THOMAS OVERSHOTT . I am the landlord of the Golden Fleece—it is a licensed house—I know the prisoner, he uses my house sometimes—he was there on Sunday evening, 11th September—I shut up at 11 o'clock—he was very tipsy that night, and I refused to serve him at 10 o'clock—the last saw of him was at 11 o'clock, when he went out of the door with the rest—I believe Kenrick was there that evening—about 9 the next morning, Kenrick and Cole came into my house both together—Cole was very drunk the night before.

Cross-examined. Q. How do you know that?
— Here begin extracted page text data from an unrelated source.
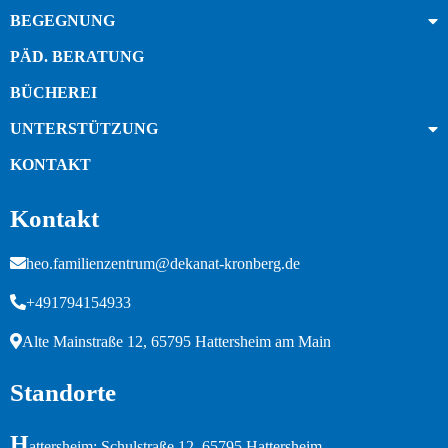
BEGEGNUNG
PÄD. BERATUNG
BÜCHEREI
UNTERSTÜTZUNG
KONTAKT
Kontakt
heo.familienzentrum@dekanat-kronberg.de
+491794154933
Alte Mainstraße 12, 65795 Hattersheim am Main
Standorte
H
attersheim: Schulstraße 12, 65795 Hattersheim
A. Because he staggered about.

JAMES DANIEL ROGERS . I am a hairdresser, and live at 61, Bermondsey New-road—I have known the prisoner between four and five years—he lives, I believe, in Alley-street, Bermondsey New-road—it is from a quarter to half a mile from St. George's New-town to the Golden Fleece—I have shaved Cole for turned four years—I never found any whiskers on his cheeks, he could not grow any—he had a few straggling hairs on his face, no whiskers—he has never had any whiskers.

Cross-examined. Q. What part of him did you shave? A. The upper lip and just round the chin—I have not been very intimate with him—I have shaved him twice a week during the last four years I should say—sometimes he has been away for a week or two—I am a hairdresser and barber too—I don't sell false moustaches or whiskers—I have never been locked up—only twice—I have been bailed out—I have not been locked up for the last twelve months—I have been summoned for my missus—she wanted to leave me, and I said she might go if she liked—I have only been locked up twice.

MR. LILLEY. Q. What was it for? A. Only for being drunk; I was discharged when I was sober—I have not been locked up since last February twelvemonth—I have been a married man since then, and have not been looked up.

COURT. Q. When did you lost shave the prisoner? A. Three weeks lost Saturday, between 7 and half-past, in the evening, and I think on the Tuesday before that—I should say I have shaved him for the last two months twice a week, up to last Saturday three weeks—I was examined before the Magistrate.

GUILTY .—He was further charged with leaving been before convicted of felony on 9th May, 1857, at Southwark, to which he

PLEADED GUILTY.— Seven Years' Penal Servitude.